Phillips instead found for the Log Cabin Republicans on due process and free speech grounds.

LCR is appealing the judge’s dismissal of its equal protection claim, and the position DOJ took last week on pending Defense of Marriage Act litigation suggests the government might not contest the plaintiffs on this issue.

Given that the Log Cabin suit could be moot soon, the easiest out for the 9th Circuit might be to accept the government’s longstanding position that the plaintiff lacked standing. In order to have organizational standing to contest a law’s constitutionality, a group must have members whose constitutional rights are threatened by its enforcement. DOJ persuasively argues that at the time LCR filed its initial complaint in 2004, it had no such members.

LCR sought to sidestep this problem by conferring “honorary membership” on Alexander Nicholson, director of Servicemembers United, an organization of gay active duty soldiers and veterans, but the government responded that Nicholson was no longer in active service — and by all accounts, not a Republican, so therefore ineligible for membership under the group’s by-laws.

As a result, prior to filing its amended complaint, LCR recruited an active-duty member of the military to join the organization on an anonymous basis. In response to this, DOJ argued that by relying on such a “hypothetical” plaintiff, the group could not demonstrate credibly that the individual was in real danger of discharge under Don’t Ask, Don’t Tell.
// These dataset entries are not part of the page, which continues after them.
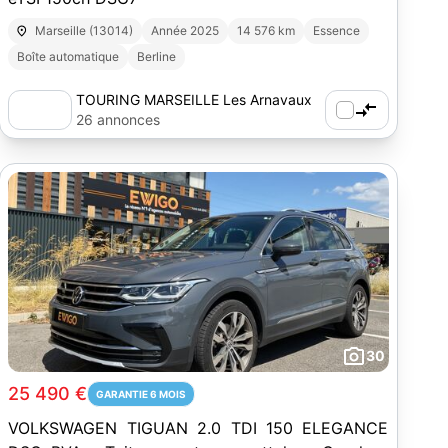
Marseille (13014)
Année 2025
14 576 km
Essence
Boîte automatique
Berline
TOURING MARSEILLE Les Arnavaux
26 annonces
30
25 490 €
GARANTIE 6 MOIS
VOLKSWAGEN TIGUAN 2.0 TDI 150 ELEGANCE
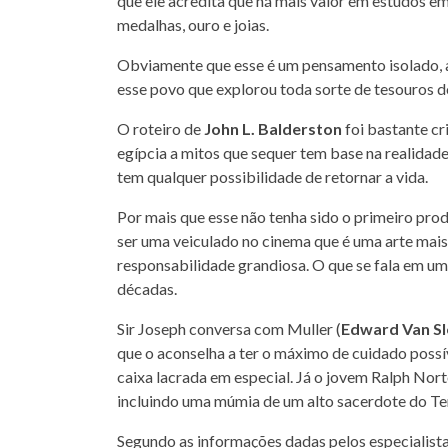
que ele acredita que há mais valor em estudos 
medalhas, ouro e joias.
Obviamente que esse é um pensamento isolado, afi
esse povo que explorou toda sorte de tesouros d
O roteiro de
John L. Balderston
foi bastante cr
egípcia a mitos que sequer tem base na realida
tem qualquer possibilidade de retornar a vida.
Por mais que esse não tenha sido o primeiro prod
ser uma veiculado no cinema que é uma arte mais 
responsabilidade grandiosa. O que se fala em um
décadas.
Sir Joseph conversa com Muller (
Edward Van S
que o aconselha a ter o máximo de cuidado poss
caixa lacrada em especial. Já o jovem Ralph Nort
incluindo uma múmia de um alto sacerdote do T
Segundo as informações dadas pelos especialistas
On this point, the government was less persuasive, since the “John Doe” plaintiff would immediately be subjected to discharge should they be forced to abandon anonymity.

The government was on firmer ground in arguing that John Doe was not a member of Log Cabin at the date of the original complaint, having been recruited only for purposes of the amended filing.
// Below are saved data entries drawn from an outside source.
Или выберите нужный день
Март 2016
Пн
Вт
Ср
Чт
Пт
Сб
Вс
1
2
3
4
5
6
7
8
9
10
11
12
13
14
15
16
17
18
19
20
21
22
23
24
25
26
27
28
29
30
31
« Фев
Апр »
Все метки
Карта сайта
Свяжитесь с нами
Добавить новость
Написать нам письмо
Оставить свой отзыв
One or more of the technical issues advanced by DOJ could be used by the 9th Circuit to justify an order that Judge Phillips’ decision be vacated and the case dismissed.

A more irregular response by the 9th Circuit would be to accept DOJ’s repositioning of the merits question and consider solely whether the current situation — in which Congress has passed the Repeal Act and implementation is proceeding to a likely conclusion by year’s end — is sufficient to meet any constitutional requirements. On this question, DOJ notes that the 9th Circuit panel that stayed Phillips’ order to immediately cease the policy’s enforcement last fall apparently sympathized with the government’s argument that an orderly repeal process was necessary to avoid undue military disruption. This perspective is in line with the customary deference the courts have shown to Congress and the president on questions of military policy.
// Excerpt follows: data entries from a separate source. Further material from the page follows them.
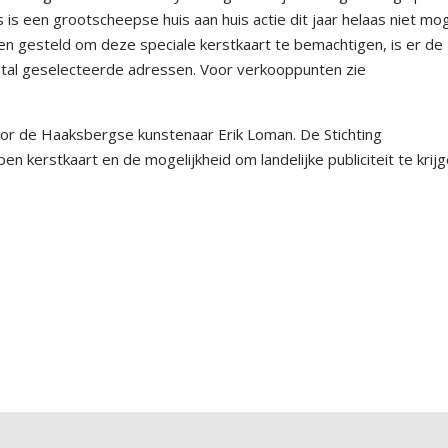
is een grootscheepse huis aan huis actie dit jaar helaas niet moge
en gesteld om deze speciale kerstkaart te bemachtigen, is er de
ntal geselecteerde adressen. Voor verkooppunten zie
door de Haaksbergse kunstenaar Erik Loman. De Stichting
en kerstkaart en de mogelijkheid om landelijke publiciteit te krij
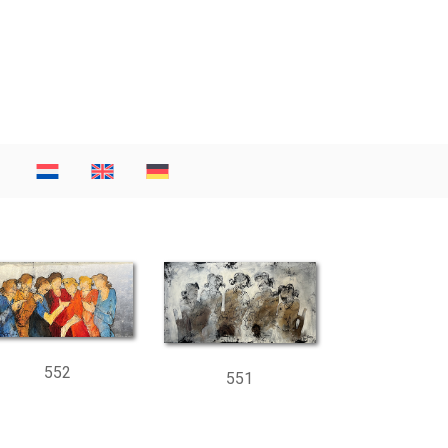
552
551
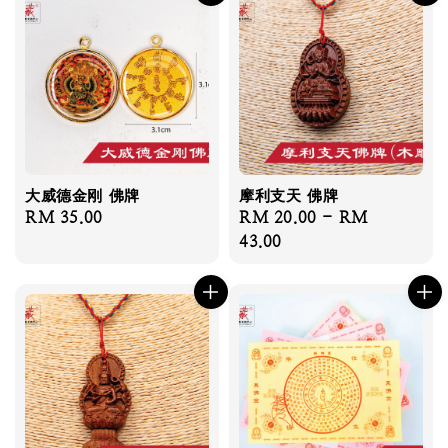
大威德金刚 佛牌
摩利支天 佛牌
Regular
RM 35.00
Regular
RM 20.00
-
RM
price
price
43.00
In responding to this DOJ brief, Log Cabin will likely vociferously protest DOJ’s attempt to reframe the question before the court on the ground that it had not been previously litigated. The group will certainly also reiterate Phillips’ ruling on its standing and the appropriate relief.

The DOJ has also argued that because the Log Cabin suit was not certified as a class action on behalf of all lesbian, gay, and bisexual service members, any remedy should only apply to John Doe and Nicholson, should he see to reenlist.

It’s all a tangled mess, and it actually makes little sense for the 9th Circuit to schedule oral argument as long as the Defense Department appears headed for expeditious completion of the repeal process. The DOJ brief alleges that this process is well underway, with new policies having been devised and training is soon to begin, with an intent to complete the process in a matter of months.

Still, the appeal ought not be dismissed and the district court’s decision shouldn’t be vacated for now, since holding this sword over the Defense Department may help to ensure continued best efforts toward repeal by the military. It’s not unlikely that threat is what Judge Phillips had in mind with her provocative immediate worldwide injunction last fall.